* **TASK GOAL**
Say how many lines in the following data hold the word "Remainin". Write nothing but that number.

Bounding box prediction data
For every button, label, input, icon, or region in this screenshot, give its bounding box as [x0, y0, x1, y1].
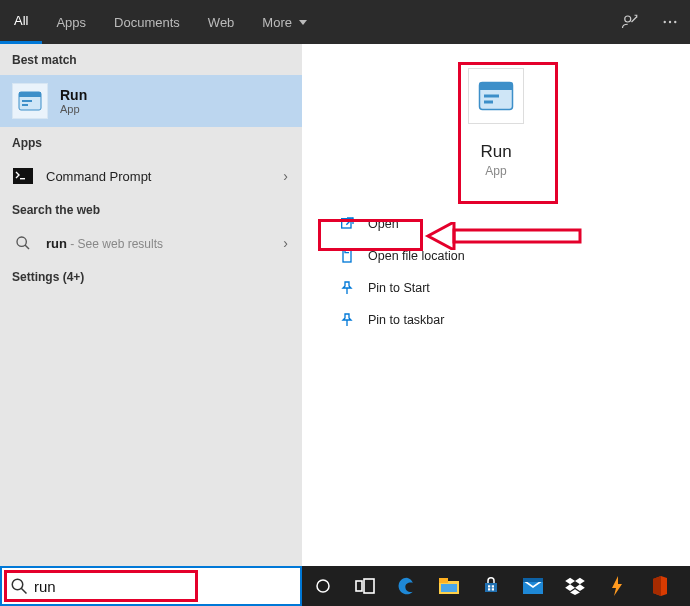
result-web-run[interactable]: run - See web results › — [0, 225, 302, 261]
taskbar-mail[interactable] — [512, 566, 554, 606]
svg-point-24 — [317, 580, 329, 592]
result-command-prompt[interactable]: Command Prompt › — [0, 158, 302, 194]
taskbar-store[interactable] — [470, 566, 512, 606]
folder-location-icon — [338, 247, 356, 265]
taskbar-dropbox[interactable] — [554, 566, 596, 606]
pin-start-icon — [338, 279, 356, 297]
best-match-title: Run — [60, 87, 87, 103]
search-tabs: All Apps Documents Web More — [0, 0, 690, 44]
search-box[interactable] — [0, 566, 302, 606]
svg-point-3 — [674, 21, 676, 23]
svg-rect-26 — [364, 579, 374, 593]
svg-rect-30 — [488, 585, 490, 587]
svg-rect-8 — [13, 168, 33, 184]
svg-rect-13 — [480, 83, 513, 91]
chevron-right-icon: › — [283, 168, 288, 184]
svg-line-11 — [25, 245, 29, 249]
taskbar-edge[interactable] — [386, 566, 428, 606]
action-label: Open file location — [368, 249, 465, 263]
apps-header: Apps — [0, 127, 302, 158]
svg-rect-17 — [343, 250, 351, 262]
run-icon-large — [468, 68, 524, 124]
taskbar-cortana[interactable] — [302, 566, 344, 606]
search-input[interactable] — [34, 578, 292, 595]
svg-rect-32 — [488, 588, 490, 590]
svg-rect-7 — [22, 104, 28, 106]
svg-line-23 — [21, 588, 26, 593]
search-icon — [10, 577, 28, 595]
svg-rect-25 — [356, 581, 362, 591]
settings-header[interactable]: Settings (4+) — [0, 261, 302, 292]
taskbar-icons — [302, 566, 690, 606]
svg-point-2 — [669, 21, 671, 23]
feedback-icon[interactable] — [610, 0, 650, 44]
svg-point-0 — [625, 16, 631, 22]
tab-more[interactable]: More — [248, 0, 321, 44]
search-icon — [12, 233, 34, 253]
web-suffix: - See web results — [67, 237, 163, 251]
tab-all[interactable]: All — [0, 0, 42, 44]
taskbar-winamp[interactable] — [596, 566, 638, 606]
preview-panel: Run App Open Open file location — [302, 44, 690, 566]
tab-web[interactable]: Web — [194, 0, 249, 44]
svg-rect-9 — [20, 178, 25, 179]
taskbar-taskview[interactable] — [344, 566, 386, 606]
svg-rect-5 — [19, 92, 41, 97]
action-label: Pin to Start — [368, 281, 430, 295]
action-pin-start[interactable]: Pin to Start — [332, 272, 660, 304]
svg-rect-31 — [492, 585, 494, 587]
tab-documents[interactable]: Documents — [100, 0, 194, 44]
more-options-icon[interactable] — [650, 0, 690, 44]
svg-rect-16 — [342, 219, 351, 228]
preview-actions: Open Open file location Pin to Start — [302, 208, 690, 336]
svg-rect-14 — [484, 95, 499, 98]
taskbar-office[interactable] — [638, 566, 680, 606]
action-label: Open — [368, 217, 399, 231]
preview-title: Run — [480, 142, 511, 162]
result-label: run - See web results — [46, 236, 163, 251]
run-icon — [12, 83, 48, 119]
chevron-down-icon — [299, 20, 307, 25]
best-match-subtitle: App — [60, 103, 87, 115]
web-query: run — [46, 236, 67, 251]
svg-rect-6 — [22, 100, 32, 102]
action-open[interactable]: Open — [332, 208, 660, 240]
action-label: Pin to taskbar — [368, 313, 444, 327]
svg-rect-15 — [484, 101, 493, 104]
svg-point-22 — [12, 579, 23, 590]
action-open-file-location[interactable]: Open file location — [332, 240, 660, 272]
action-pin-taskbar[interactable]: Pin to taskbar — [332, 304, 660, 336]
svg-rect-35 — [523, 578, 543, 582]
results-panel: Best match Run App Apps Command Prompt ›… — [0, 44, 302, 566]
svg-rect-33 — [492, 588, 494, 590]
best-match-header: Best match — [0, 44, 302, 75]
taskbar — [0, 566, 690, 606]
pin-taskbar-icon — [338, 311, 356, 329]
taskbar-explorer[interactable] — [428, 566, 470, 606]
svg-point-10 — [17, 237, 26, 246]
tab-apps[interactable]: Apps — [42, 0, 100, 44]
svg-point-1 — [664, 21, 666, 23]
svg-rect-28 — [439, 578, 448, 583]
preview-subtitle: App — [485, 164, 506, 178]
tab-more-label: More — [262, 15, 292, 30]
open-icon — [338, 215, 356, 233]
svg-rect-29 — [441, 584, 457, 592]
best-match-texts: Run App — [60, 87, 87, 115]
best-match-run[interactable]: Run App — [0, 75, 302, 127]
result-label: Command Prompt — [46, 169, 151, 184]
command-prompt-icon — [12, 166, 34, 186]
chevron-right-icon: › — [283, 235, 288, 251]
web-header: Search the web — [0, 194, 302, 225]
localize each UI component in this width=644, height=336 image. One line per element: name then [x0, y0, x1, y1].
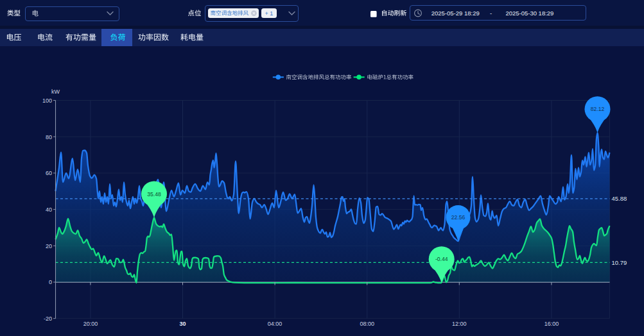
svg-text:10.79: 10.79	[612, 259, 627, 266]
svg-text:12:00: 12:00	[452, 321, 467, 327]
svg-text:45.88: 45.88	[612, 195, 627, 202]
svg-text:08:00: 08:00	[360, 321, 374, 327]
svg-text:kW: kW	[51, 88, 60, 95]
svg-text:-: -	[490, 10, 492, 17]
svg-text:20: 20	[46, 243, 52, 249]
svg-text:100: 100	[42, 97, 52, 104]
svg-text:82.12: 82.12	[591, 106, 605, 112]
svg-text:-0.44: -0.44	[435, 256, 448, 262]
svg-text:16:00: 16:00	[544, 321, 559, 327]
svg-text:04:00: 04:00	[268, 321, 283, 327]
svg-text:60: 60	[46, 170, 52, 176]
svg-text:2025-05-30 18:29: 2025-05-30 18:29	[505, 10, 553, 17]
svg-text:22.56: 22.56	[451, 214, 466, 221]
svg-text:35.48: 35.48	[147, 191, 161, 197]
svg-text:2025-05-29 18:29: 2025-05-29 18:29	[431, 10, 480, 17]
svg-text:+ 1: + 1	[265, 10, 273, 17]
svg-text:40: 40	[46, 206, 52, 213]
svg-text:80: 80	[46, 134, 52, 140]
svg-text:30: 30	[179, 321, 186, 327]
svg-text:20:00: 20:00	[83, 321, 98, 327]
svg-text:0: 0	[49, 279, 52, 285]
svg-text:-20: -20	[44, 315, 52, 322]
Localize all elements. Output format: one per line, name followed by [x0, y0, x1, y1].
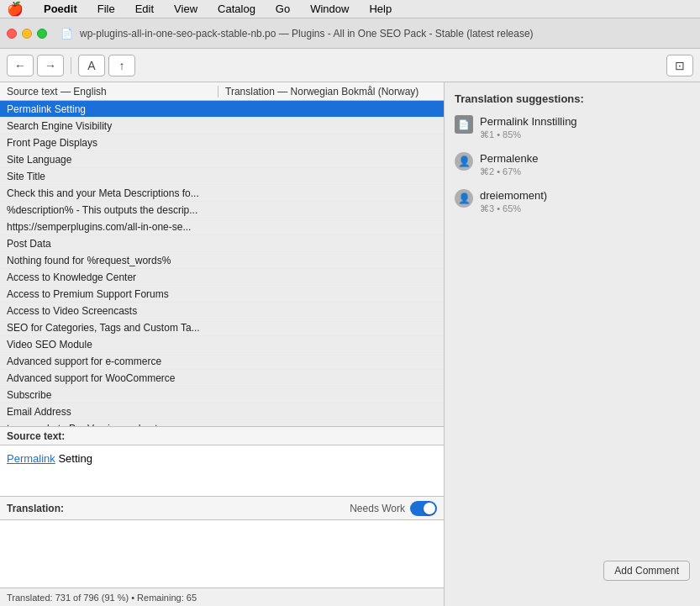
suggestion-meta: ⌘3 • 65% — [480, 203, 547, 214]
menu-edit[interactable]: Edit — [132, 3, 157, 15]
list-item[interactable]: Video SEO Module — [0, 336, 444, 353]
toolbar: ← → A ↑ ⊡ — [0, 49, 700, 82]
menu-catalog[interactable]: Catalog — [214, 3, 259, 15]
expand-icon: ⊡ — [675, 59, 685, 72]
list-item[interactable]: %description% - This outputs the descrip… — [0, 202, 444, 219]
menu-view[interactable]: View — [171, 3, 201, 15]
suggestion-item-1[interactable]: 📄Permalink Innstilling⌘1 • 85% — [455, 115, 690, 140]
source-panel: Source text: Permalink Setting — [0, 426, 444, 496]
list-item[interactable]: Subscribe — [0, 387, 444, 403]
upload-icon: ↑ — [119, 59, 125, 72]
upload-button[interactable]: ↑ — [108, 55, 135, 76]
translation-label: Translation: — [7, 503, 64, 514]
menu-go[interactable]: Go — [272, 3, 293, 15]
list-item[interactable]: https://semperplugins.com/all-in-one-se.… — [0, 219, 444, 235]
source-panel-header: Source text: — [0, 427, 444, 445]
traffic-lights — [7, 29, 47, 39]
list-item[interactable]: Email Address — [0, 403, 444, 420]
main-content: Source text — English Translation — Norw… — [0, 82, 700, 606]
list-item[interactable]: Post Data — [0, 235, 444, 252]
translation-header: Translation: Needs Work — [0, 497, 444, 520]
source-column-header: Source text — English — [0, 86, 218, 97]
suggestion-item-3[interactable]: 👤dreiemoment)⌘3 • 65% — [455, 189, 690, 214]
list-item[interactable]: Access to Video Screencasts — [0, 303, 444, 319]
titlebar: 📄 wp-plugins-all-in-one-seo-pack-stable-… — [0, 18, 700, 49]
back-button[interactable]: ← — [7, 55, 34, 76]
zoom-button[interactable] — [37, 29, 47, 39]
suggestions-title: Translation suggestions: — [455, 92, 690, 105]
list-item[interactable]: Search Engine Visibility — [0, 118, 444, 134]
forward-icon: → — [45, 59, 56, 72]
list-item[interactable]: Access to Knowledge Center — [0, 269, 444, 286]
suggestion-text: dreiemoment) — [480, 189, 547, 202]
add-comment-button[interactable]: Add Comment — [603, 561, 690, 581]
list-item[interactable]: Permalink Setting — [0, 101, 444, 118]
menu-poedit[interactable]: Poedit — [40, 3, 81, 15]
suggestion-meta: ⌘2 • 67% — [480, 166, 538, 177]
string-list[interactable]: Permalink SettingSearch Engine Visibilit… — [0, 101, 444, 426]
translation-input[interactable] — [0, 520, 444, 588]
window-title: wp-plugins-all-in-one-seo-pack-stable-nb… — [80, 28, 693, 40]
list-item[interactable]: Check this and your Meta Descriptions fo… — [0, 185, 444, 202]
list-item[interactable]: Advanced support for WooCommerce — [0, 370, 444, 387]
menu-help[interactable]: Help — [366, 3, 395, 15]
suggestion-text-block: dreiemoment)⌘3 • 65% — [480, 189, 547, 214]
source-text-content: Permalink Setting — [0, 445, 444, 496]
status-bar: Translated: 731 of 796 (91 %) • Remainin… — [0, 588, 444, 606]
source-text-suffix: Setting — [55, 452, 92, 465]
translate-button[interactable]: A — [78, 55, 105, 76]
list-item[interactable]: Site Language — [0, 151, 444, 168]
suggestion-text-block: Permalink Innstilling⌘1 • 85% — [480, 115, 577, 140]
close-button[interactable] — [7, 29, 17, 39]
minimize-button[interactable] — [22, 29, 32, 39]
suggestion-avatar: 👤 — [455, 189, 473, 208]
needs-work-label: Needs Work — [350, 503, 405, 514]
right-panel: Translation suggestions: 📄Permalink Inns… — [445, 82, 700, 606]
source-text-highlighted: Permalink — [7, 452, 55, 465]
left-panel: Source text — English Translation — Norw… — [0, 82, 445, 606]
apple-menu[interactable]: 🍎 — [7, 1, 24, 17]
suggestion-item-2[interactable]: 👤Permalenke⌘2 • 67% — [455, 152, 690, 177]
translate-icon: A — [87, 59, 95, 72]
list-item[interactable]: Nothing found for %request_words% — [0, 252, 444, 269]
string-list-wrapper: Permalink SettingSearch Engine Visibilit… — [0, 101, 444, 426]
expand-button[interactable]: ⊡ — [666, 55, 693, 76]
list-item[interactable]: Site Title — [0, 168, 444, 185]
translation-panel: Translation: Needs Work — [0, 496, 444, 588]
right-panel-wrapper: Translation suggestions: 📄Permalink Inns… — [445, 82, 700, 606]
suggestion-text-block: Permalenke⌘2 • 67% — [480, 152, 538, 177]
menu-file[interactable]: File — [94, 3, 118, 15]
translation-column-header: Translation — Norwegian Bokmål (Norway) — [218, 86, 444, 97]
file-icon: 📄 — [61, 28, 73, 40]
suggestions-container: 📄Permalink Innstilling⌘1 • 85%👤Permalenk… — [455, 115, 690, 214]
suggestion-text: Permalenke — [480, 152, 538, 165]
list-item[interactable]: Advanced support for e-commerce — [0, 353, 444, 370]
toolbar-separator-1 — [71, 57, 71, 74]
list-item[interactable]: Access to Premium Support Forums — [0, 286, 444, 303]
list-item[interactable]: Front Page Displays — [0, 134, 444, 151]
list-item[interactable]: SEO for Categories, Tags and Custom Ta..… — [0, 319, 444, 336]
suggestion-text: Permalink Innstilling — [480, 115, 577, 128]
suggestion-avatar: 👤 — [455, 152, 473, 171]
suggestion-file-icon: 📄 — [455, 115, 473, 134]
status-text: Translated: 731 of 796 (91 %) • Remainin… — [7, 593, 197, 603]
toggle-knob — [424, 503, 435, 514]
forward-button[interactable]: → — [37, 55, 64, 76]
needs-work-toggle[interactable] — [410, 501, 437, 516]
suggestion-meta: ⌘1 • 85% — [480, 129, 577, 140]
menu-window[interactable]: Window — [307, 3, 352, 15]
needs-work-area: Needs Work — [350, 501, 437, 516]
menubar: 🍎 Poedit File Edit View Catalog Go Windo… — [0, 0, 700, 18]
back-icon: ← — [14, 59, 26, 72]
column-headers: Source text — English Translation — Norw… — [0, 82, 444, 101]
list-item[interactable]: to upgrade to Pro Version and get: — [0, 420, 444, 426]
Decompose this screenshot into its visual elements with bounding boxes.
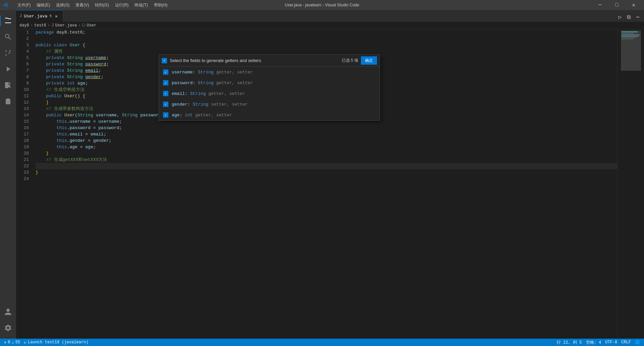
menu-file[interactable]: 文件(F) (15, 2, 33, 9)
breadcrumb-test6[interactable]: test6 (34, 23, 46, 28)
split-editor-button[interactable]: ⧉ (625, 13, 633, 22)
menu-help[interactable]: 帮助(H) (151, 2, 170, 9)
username-item-text: username: String getter, setter (172, 70, 253, 75)
encoding-text: UTF-8 (605, 340, 617, 345)
breadcrumb-class-name[interactable]: User (87, 23, 96, 28)
line-4: // 属性 (36, 48, 644, 55)
status-line-ending[interactable]: CRLF (620, 339, 632, 346)
menu-select[interactable]: 选择(S) (53, 2, 72, 9)
activity-explorer[interactable] (0, 13, 16, 29)
username-checkbox[interactable]: ✓ (163, 69, 168, 75)
activity-test[interactable] (0, 93, 16, 109)
tab-bar-right: ▷ ⧉ ⋯ (616, 12, 644, 22)
error-icon: ✕ (4, 340, 6, 345)
line-19: this.age = age; (36, 144, 644, 150)
dropdown-search-input[interactable] (170, 58, 342, 63)
line-1: package day8.test6; (36, 29, 644, 36)
status-run[interactable]: ▷ Launch test18 (javalearn) (23, 339, 90, 346)
gender-checkbox[interactable]: ✓ (163, 102, 168, 107)
confirm-button[interactable]: 确定 (361, 56, 377, 65)
gender-item-text: gender: String setter, setter (172, 102, 248, 107)
line-20: } (36, 150, 644, 157)
dropdown-item-username[interactable]: ✓ username: String getter, setter (159, 67, 380, 77)
menu-goto[interactable]: 转到(G) (92, 2, 111, 9)
menu-edit[interactable]: 编辑(E) (34, 2, 53, 9)
maximize-button[interactable]: □ (609, 0, 625, 10)
svg-point-2 (5, 50, 7, 52)
status-spaces[interactable]: 空格: 4 (585, 339, 603, 346)
selected-count: 已选 5 项 (342, 58, 358, 63)
activity-settings[interactable] (0, 320, 16, 336)
warning-count: 55 (15, 340, 20, 345)
main-layout: J User.java 5 ✕ ▷ ⧉ ⋯ day8 › test6 › J U… (0, 10, 644, 339)
status-language[interactable]: 🌐 (634, 339, 641, 346)
java-file-icon: J (19, 14, 22, 18)
status-errors[interactable]: ✕ 0 ⚠ 55 (3, 339, 21, 346)
editor-area: J User.java 5 ✕ ▷ ⧉ ⋯ day8 › test6 › J U… (16, 10, 644, 339)
select-all-checkbox[interactable]: ✓ (162, 58, 167, 63)
line-3: public class User { (36, 42, 644, 48)
tab-bar: J User.java 5 ✕ ▷ ⧉ ⋯ (16, 10, 644, 22)
tab-close-button[interactable]: ✕ (54, 13, 59, 19)
spaces-text: 空格: 4 (586, 340, 601, 345)
position-text: 行 22, 列 5 (557, 340, 582, 345)
vscode-icon (3, 2, 8, 8)
run-split-button[interactable]: ▷ (616, 12, 624, 22)
run-label: Launch test18 (javalearn) (28, 340, 88, 345)
activity-run[interactable] (0, 61, 16, 77)
title-bar: 文件(F) 编辑(E) 选择(S) 查看(V) 转到(G) 运行(R) 终端(T… (0, 0, 644, 10)
line-16: this.password = password; (36, 125, 644, 131)
breadcrumb-day8[interactable]: day8 (19, 23, 29, 28)
warning-icon: ⚠ (11, 340, 14, 345)
error-count: 0 (8, 340, 10, 345)
activity-extensions[interactable] (0, 77, 16, 93)
dropdown-item-gender[interactable]: ✓ gender: String setter, setter (159, 99, 380, 110)
line-ending-text: CRLF (621, 340, 631, 345)
line-numbers: 1 2 3 4 5 6 7 8 9 10 11 12 13 14 15 16 1 (16, 29, 33, 339)
dropdown-item-email[interactable]: ✓ email: String getter, setter (159, 88, 380, 99)
tab-user-java[interactable]: J User.java 5 ✕ (16, 10, 62, 22)
breadcrumb: day8 › test6 › J User.java › ⬡ User (16, 22, 644, 29)
close-button[interactable]: ✕ (626, 0, 641, 10)
getter-setter-dropdown: ✓ 已选 5 项 确定 ✓ username: String getter, s… (159, 54, 380, 121)
svg-point-0 (5, 54, 7, 56)
menu-terminal[interactable]: 终端(T) (132, 2, 150, 9)
breadcrumb-file[interactable]: J (51, 23, 54, 28)
line-21: // 生成getXXX和setXXX方法 (36, 157, 644, 163)
minimize-button[interactable]: ─ (592, 0, 608, 10)
more-actions-button[interactable]: ⋯ (634, 12, 641, 22)
line-17: this.email = email; (36, 131, 644, 137)
breadcrumb-class[interactable]: ⬡ (82, 23, 85, 28)
password-item-text: password: String getter, setter (172, 80, 253, 85)
code-editor[interactable]: 1 2 3 4 5 6 7 8 9 10 11 12 13 14 15 16 1 (16, 29, 644, 339)
line-24 (36, 176, 644, 182)
email-checkbox[interactable]: ✓ (163, 91, 168, 96)
password-checkbox[interactable]: ✓ (163, 80, 168, 85)
status-position[interactable]: 行 22, 列 5 (555, 339, 583, 346)
minimap-content (621, 31, 641, 71)
status-left: ✕ 0 ⚠ 55 ▷ Launch test18 (javalearn) (3, 339, 90, 346)
dropdown-item-age[interactable]: ✓ age: int getter, setter (159, 110, 380, 120)
run-play-icon: ▷ (24, 340, 26, 345)
breadcrumb-filename[interactable]: User.java (55, 23, 77, 28)
svg-point-1 (9, 50, 11, 52)
menu-run[interactable]: 运行(R) (112, 2, 131, 9)
activity-search[interactable] (0, 29, 16, 45)
status-right: 行 22, 列 5 空格: 4 UTF-8 CRLF 🌐 (555, 339, 641, 346)
activity-bottom (0, 304, 16, 336)
line-23: } (36, 169, 644, 176)
status-encoding[interactable]: UTF-8 (604, 339, 619, 346)
line-18: this.gender = gender; (36, 137, 644, 144)
title-bar-left: 文件(F) 编辑(E) 选择(S) 查看(V) 转到(G) 运行(R) 终端(T… (3, 2, 170, 9)
minimap[interactable] (617, 29, 644, 339)
line-22 (36, 163, 644, 169)
email-item-text: email: String getter, setter (172, 91, 245, 96)
title-bar-controls: ─ □ ✕ (592, 0, 641, 10)
title-bar-menu: 文件(F) 编辑(E) 选择(S) 查看(V) 转到(G) 运行(R) 终端(T… (15, 2, 170, 9)
dropdown-item-password[interactable]: ✓ password: String getter, setter (159, 77, 380, 88)
menu-view[interactable]: 查看(V) (73, 2, 92, 9)
age-checkbox[interactable]: ✓ (163, 112, 168, 118)
tab-modified-badge: 5 (49, 14, 52, 18)
activity-source-control[interactable] (0, 45, 16, 61)
activity-account[interactable] (0, 304, 16, 320)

* **ANSWER TO THIS PROBLEM**
2